[Problem requirements]: Working through the lines below, return each one that holds "when".
[Records for the exercise — start]
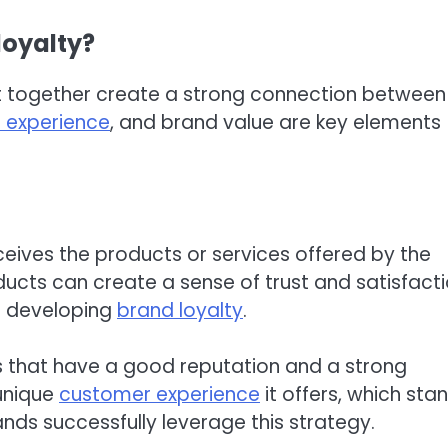
loyalty?
at together create a strong connection between
 experience
, and brand value are key elements
ives the products or services offered by the
ducts can create a sense of trust and satisfact
in developing
brand loyalty
.
s that have a good reputation and a strong
 unique
customer experience
it offers, which sta
nds successfully leverage this strategy.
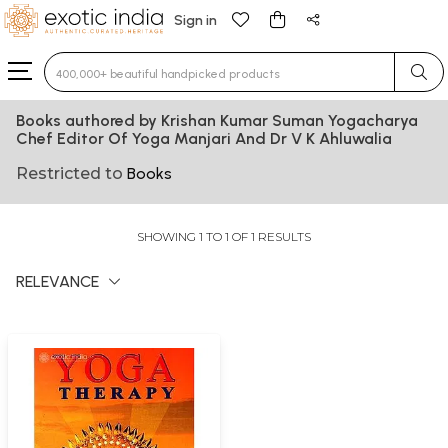
Sign in
Type 3 or more characters for results.
Books authored by Krishan Kumar Suman Yogacharya
Chef Editor Of Yoga Manjari And Dr V K Ahluwalia
Restricted to
Books
SHOWING 1 TO 1 OF 1 RESULTS
RELEVANCE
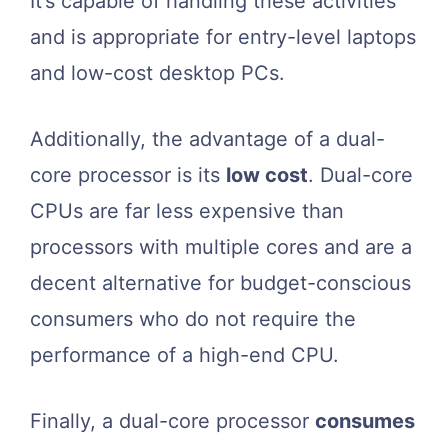
It’s capable of handling these activities
and is appropriate for entry-level laptops
and low-cost desktop PCs.
Additionally, the advantage of a dual-
core processor is its
low cost
. Dual-core
CPUs are far less expensive than
processors with multiple cores and are a
decent alternative for budget-conscious
consumers who do not require the
performance of a high-end CPU.
Finally, a dual-core processor
consumes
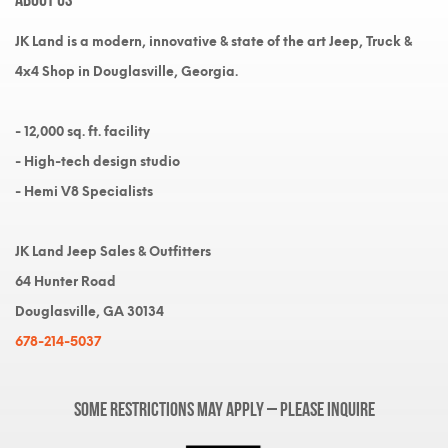
JK Land is a modern, innovative & state of the art Jeep, Truck &
4x4 Shop in Douglasville, Georgia.
- 12,000 sq. ft. facility
- High-tech design studio
- Hemi V8 Specialists
JK Land Jeep Sales & Outfitters
64 Hunter Road
Douglasville, GA 30134
678-214-5037
Some restrictions may apply – please inquire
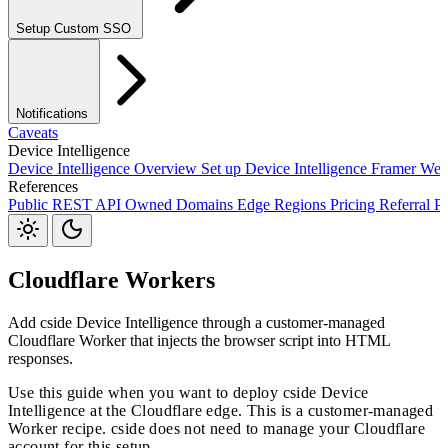
Setup Custom SSO
Okta SSO
Duo SSO
Microsoft Entra ID SSO
Notifications
Caveats
Device Intelligence
Device Intelligence Overview
Set up Device Intelligence
Framer
Web
References
Webhooks
Public REST API
Owned Domains
Edge Regions
Pricing
Referral P
JavaScript Package
S3
Jira
Linear
Zapier
Slack
Discord
Cloudflare Workers
Add cside Device Intelligence through a customer-managed
Cloudflare Worker that injects the browser script into HTML
responses.
Use this guide when you want to deploy cside Device
Intelligence at the Cloudflare edge. This is a customer-managed
Worker recipe. cside does not need to manage your Cloudflare
account for this setup.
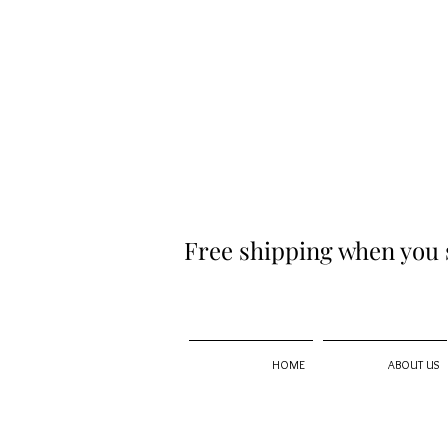
Free shipping when you 
HOME
ABOUT US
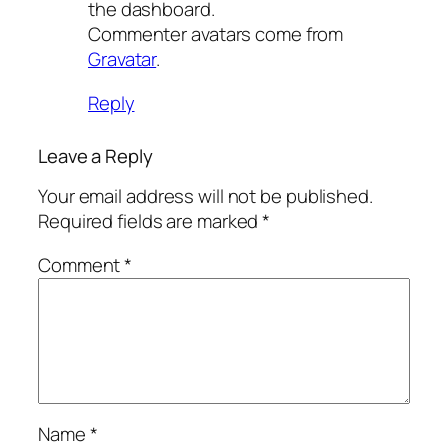
the dashboard.
Commenter avatars come from
Gravatar
.
Reply
Leave a Reply
Your email address will not be published.
Required fields are marked
*
Comment
*
Name
*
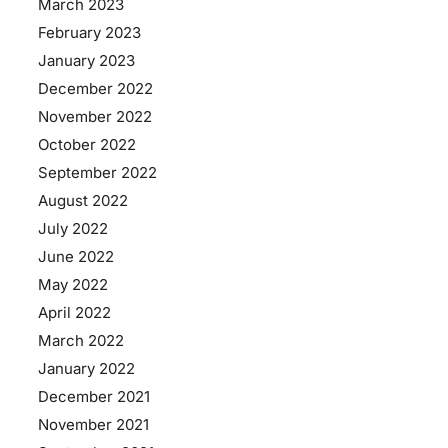
March 2023
February 2023
January 2023
December 2022
November 2022
October 2022
September 2022
August 2022
July 2022
June 2022
May 2022
April 2022
March 2022
January 2022
December 2021
November 2021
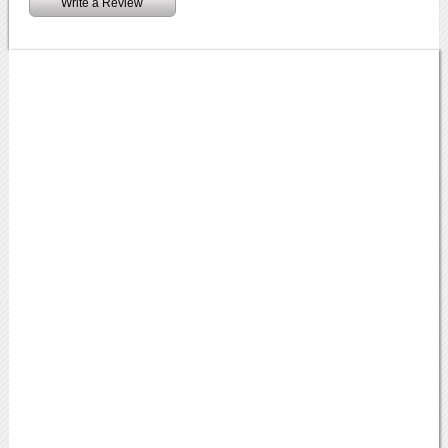
Write a Review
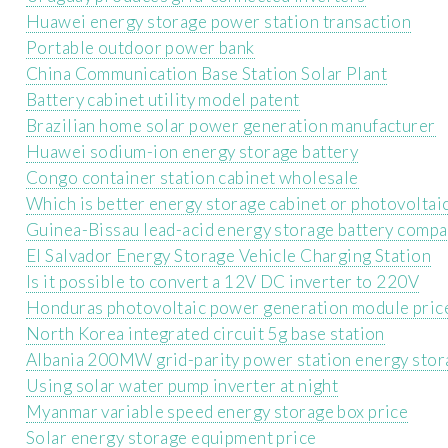
Huawei energy storage power station transaction
Portable outdoor power bank
China Communication Base Station Solar Plant
Battery cabinet utility model patent
Brazilian home solar power generation manufacturer
Huawei sodium-ion energy storage battery
Congo container station cabinet wholesale
Which is better energy storage cabinet or photovoltai
Guinea-Bissau lead-acid energy storage battery comp
El Salvador Energy Storage Vehicle Charging Station
Is it possible to convert a 12V DC inverter to 220V
Honduras photovoltaic power generation module pric
North Korea integrated circuit 5g base station
Albania 200MW grid-parity power station energy stor
Using solar water pump inverter at night
Myanmar variable speed energy storage box price
Solar energy storage equipment price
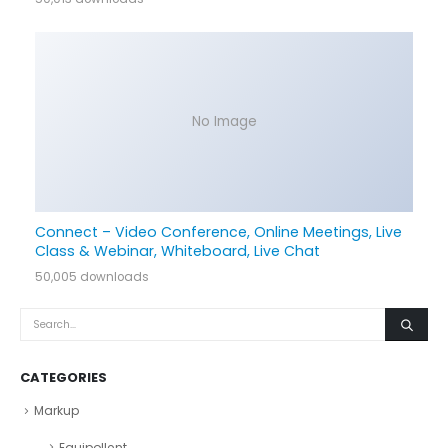
No Image
Connect – Video Conference, Online Meetings, Live
Class & Webinar, Whiteboard, Live Chat
50,005 downloads
CATEGORIES
Markup
Equipollent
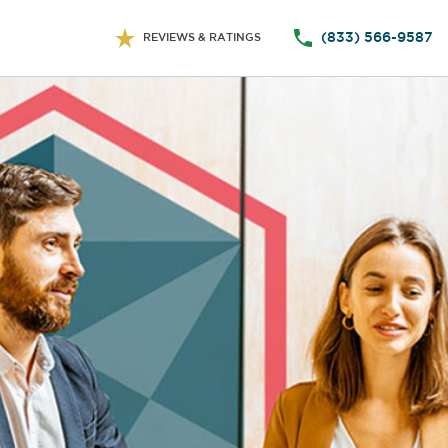
(833) 566-9587
REVIEWS & RATINGS
ts Information
Company Information
Payment Date
and
, to
mate
(s)
ract.
ment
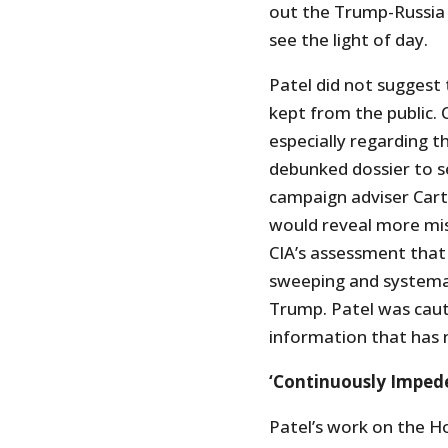
out the Trump-Russia i
see the light of day.
Patel did not suggest
kept from the public. 
especially regarding t
debunked dossier to s
campaign adviser Cart
would reveal more mis
CIA’s assessment that 
sweeping and systemat
Trump. Patel was cauti
information that has n
‘Continuously Impeded
Patel’s work on the H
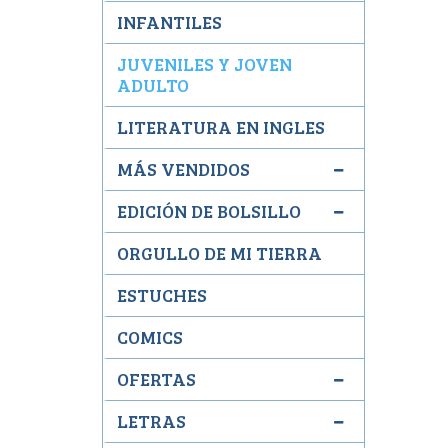
INFANTILES
JUVENILES Y JOVEN
ADULTO
LITERATURA EN INGLES
MÁS VENDIDOS
EDICIÓN DE BOLSILLO
ORGULLO DE MI TIERRA
ESTUCHES
COMICS
OFERTAS
LETRAS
[Records for the exercise — finish]
[Exercise response]:
Use this guide when you want to deploy cside Device
Free shipping when you 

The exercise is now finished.